Collected data:

^^^^

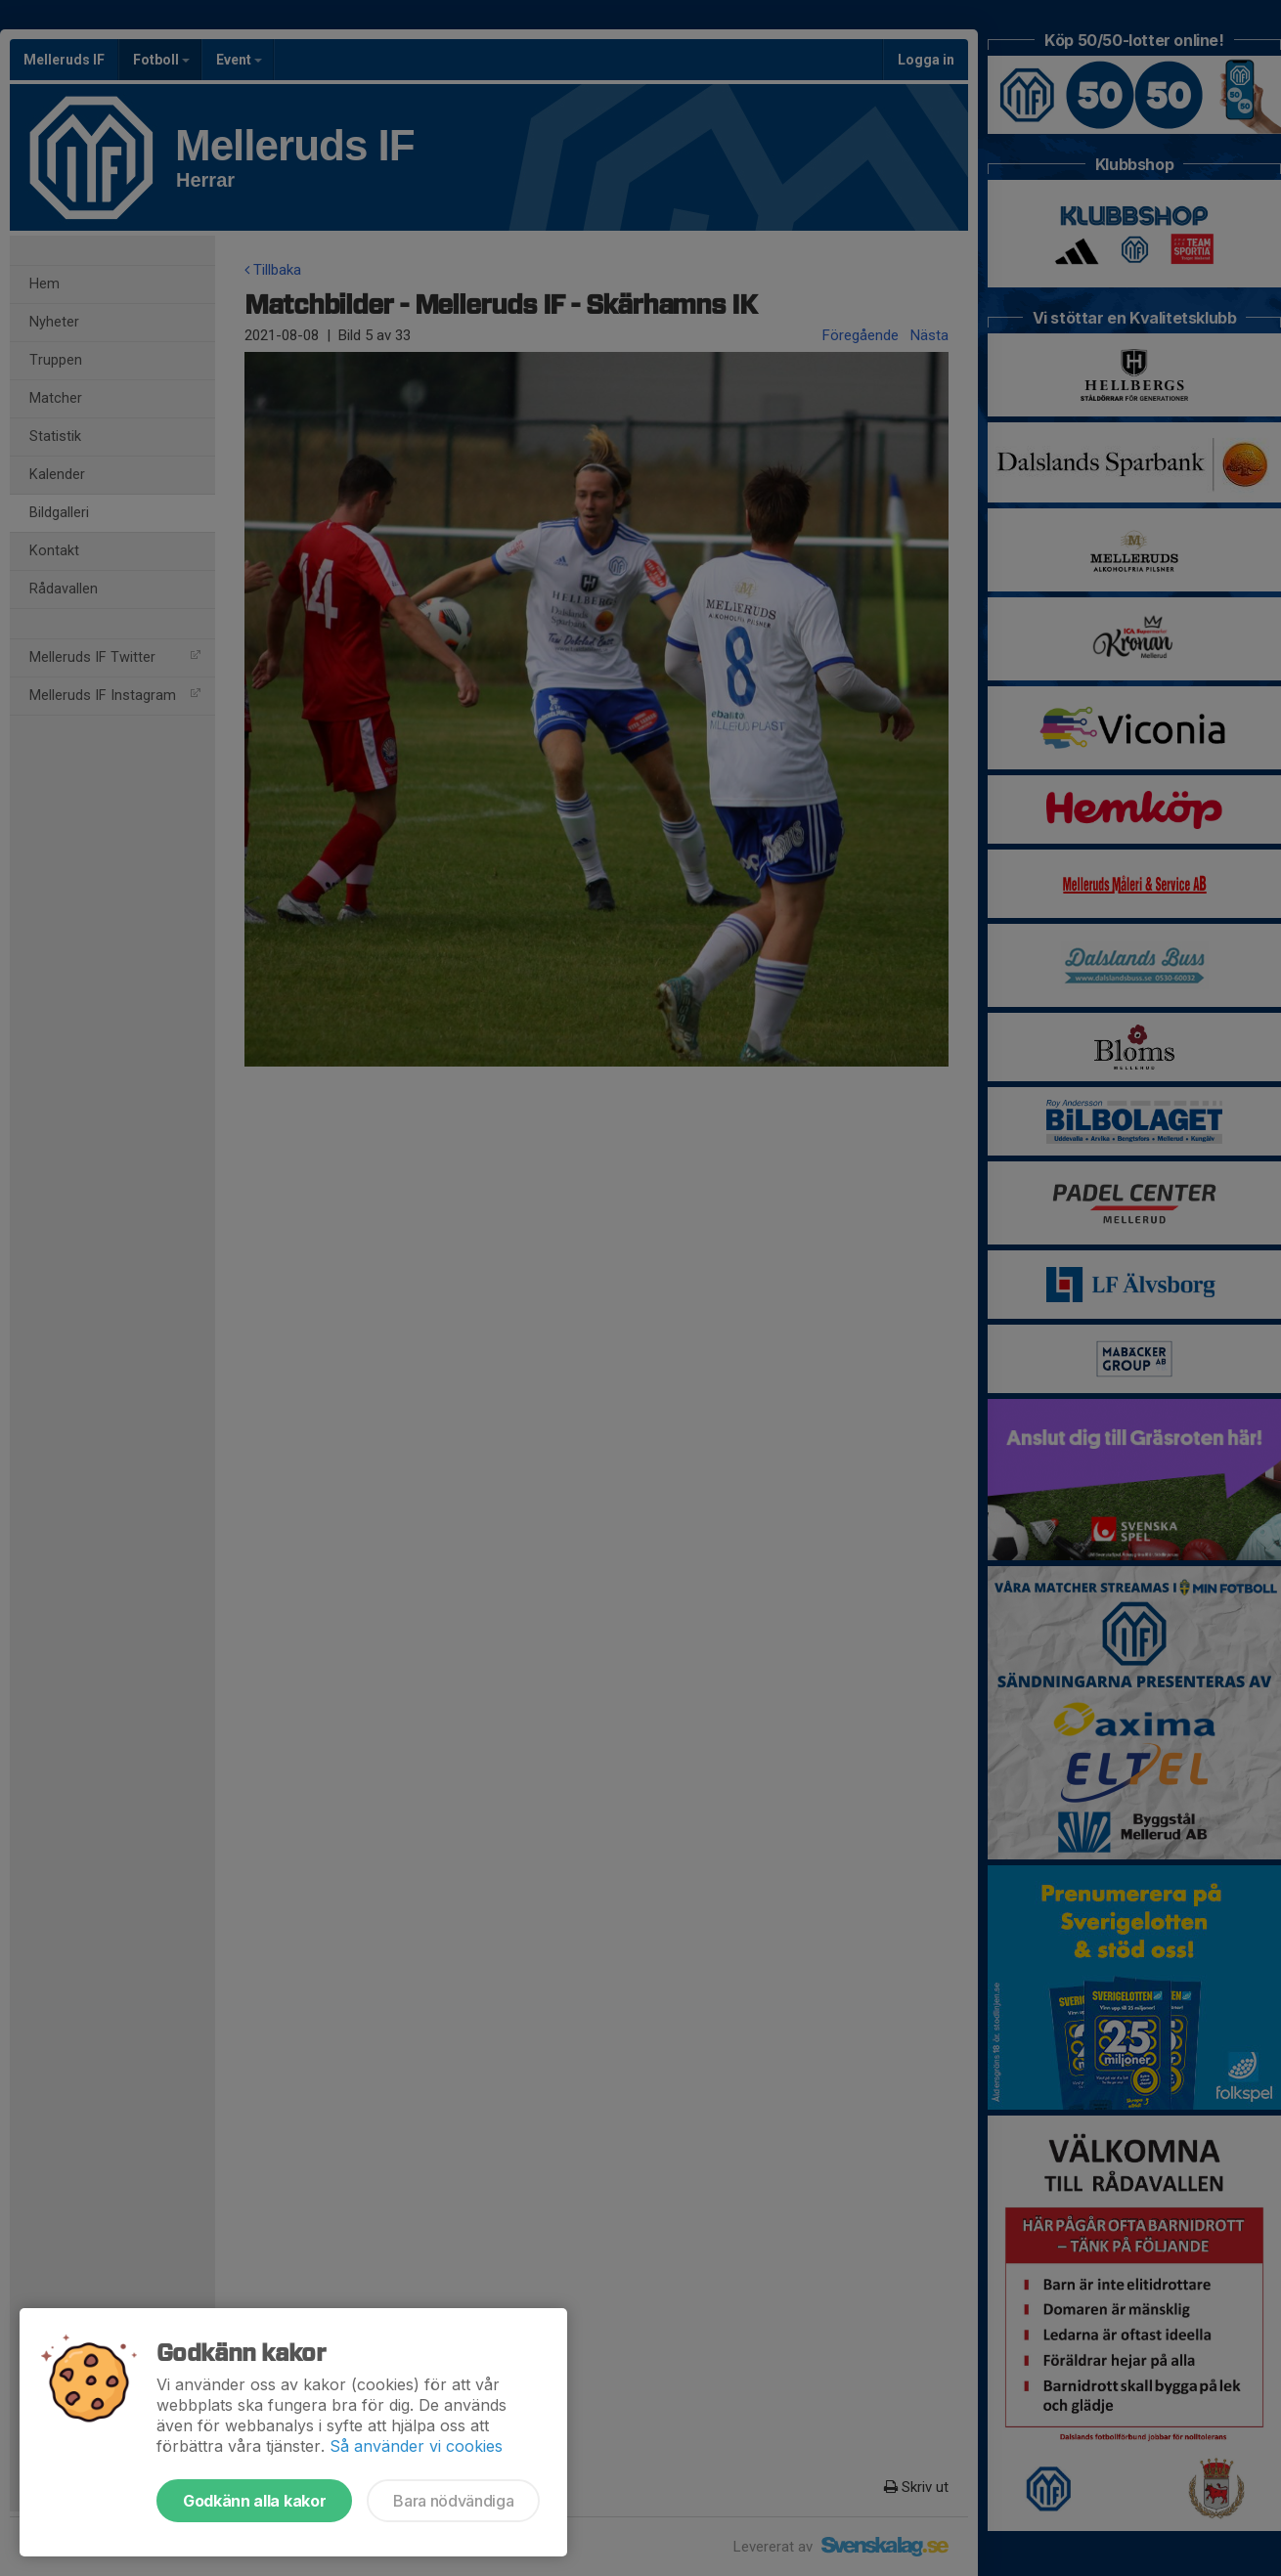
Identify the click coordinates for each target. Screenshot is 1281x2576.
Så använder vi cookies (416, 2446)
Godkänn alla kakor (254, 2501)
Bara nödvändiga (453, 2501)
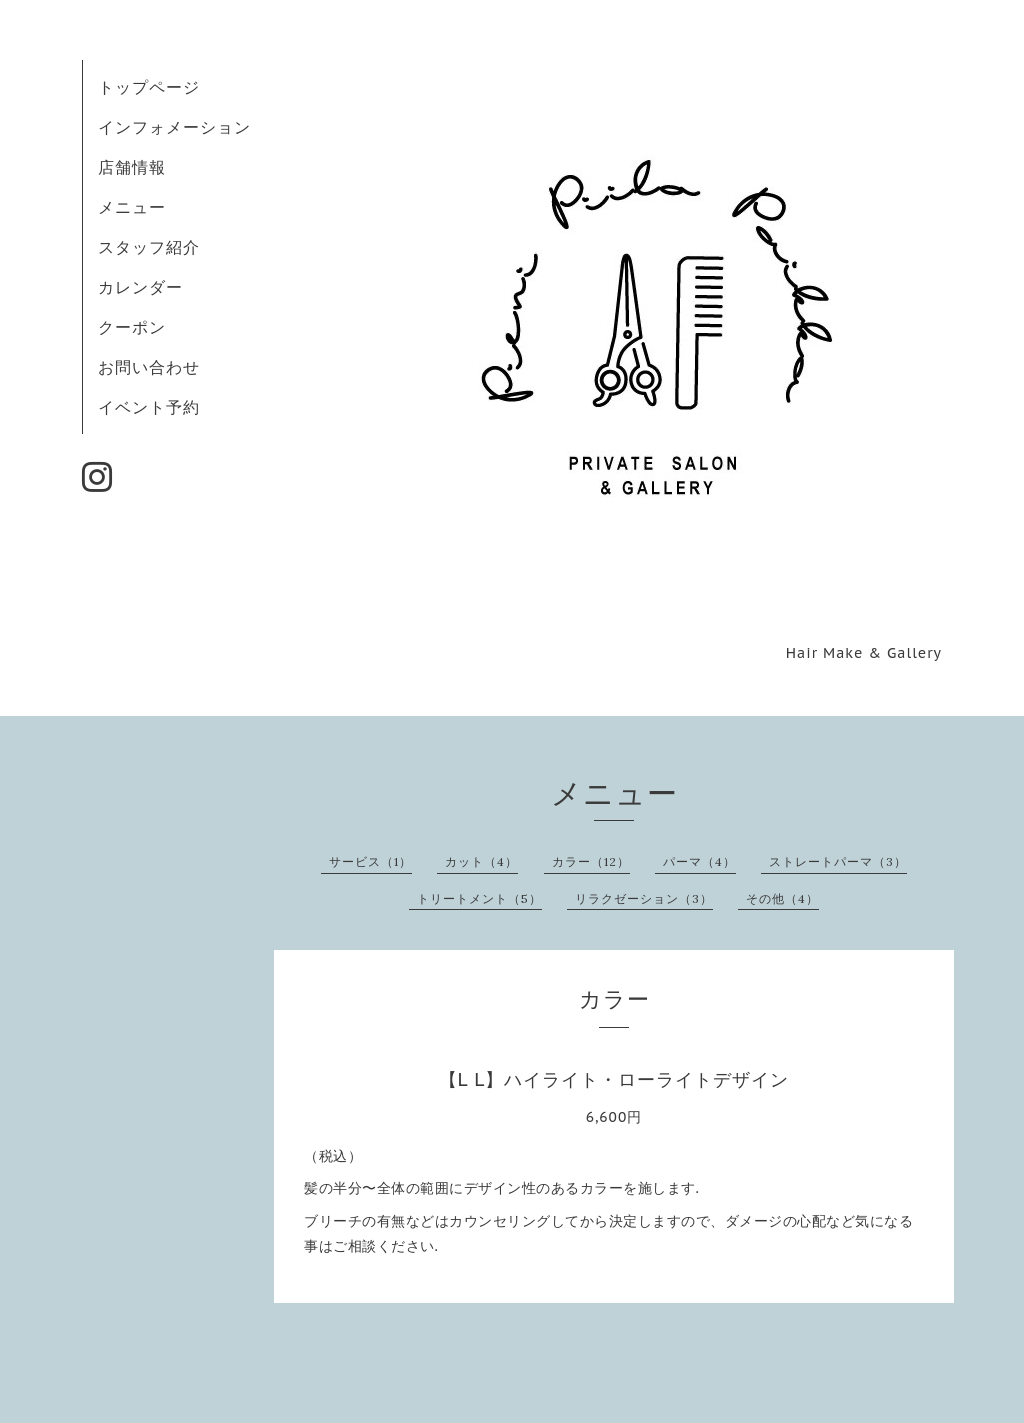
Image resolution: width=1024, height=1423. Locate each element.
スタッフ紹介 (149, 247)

^^^^

Task to complete → Please give the data again in full, exactly as written, but without any images.

Problem solution →
Identify the click coordinates for each target. Screenshot is 1281x2576.
Så använder vi cookies (416, 2446)
Godkänn alla kakor (254, 2501)
Bara nödvändiga (453, 2501)
Image resolution: width=1024, height=1423. Locate each element.
スタッフ紹介 (149, 247)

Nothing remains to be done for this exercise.